# [ASSIGNMENT]
Using the listing that follows, return every line with the word "TRIBACTER".

*** Opening THE DATA ***

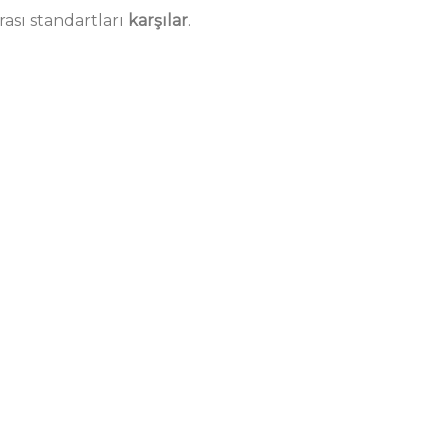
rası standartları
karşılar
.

*** Closing THE DATA ***
*** Opening THE DATA ***

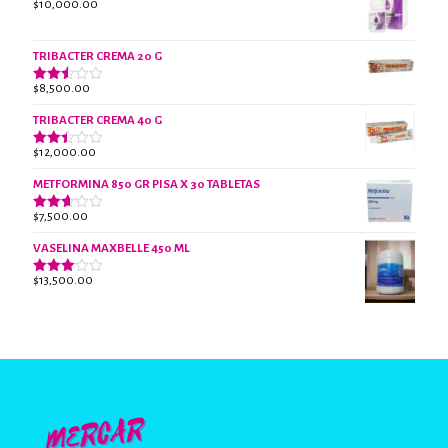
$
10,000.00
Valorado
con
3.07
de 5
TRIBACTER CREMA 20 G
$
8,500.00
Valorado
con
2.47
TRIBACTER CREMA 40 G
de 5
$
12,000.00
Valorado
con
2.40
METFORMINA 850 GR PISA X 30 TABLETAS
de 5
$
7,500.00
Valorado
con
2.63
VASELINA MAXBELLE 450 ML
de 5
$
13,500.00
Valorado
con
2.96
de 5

*** Closing THE DATA ***

# [ANSWER BOX]
TRIBACTER CREMA 20 G
TRIBACTER CREMA 40 G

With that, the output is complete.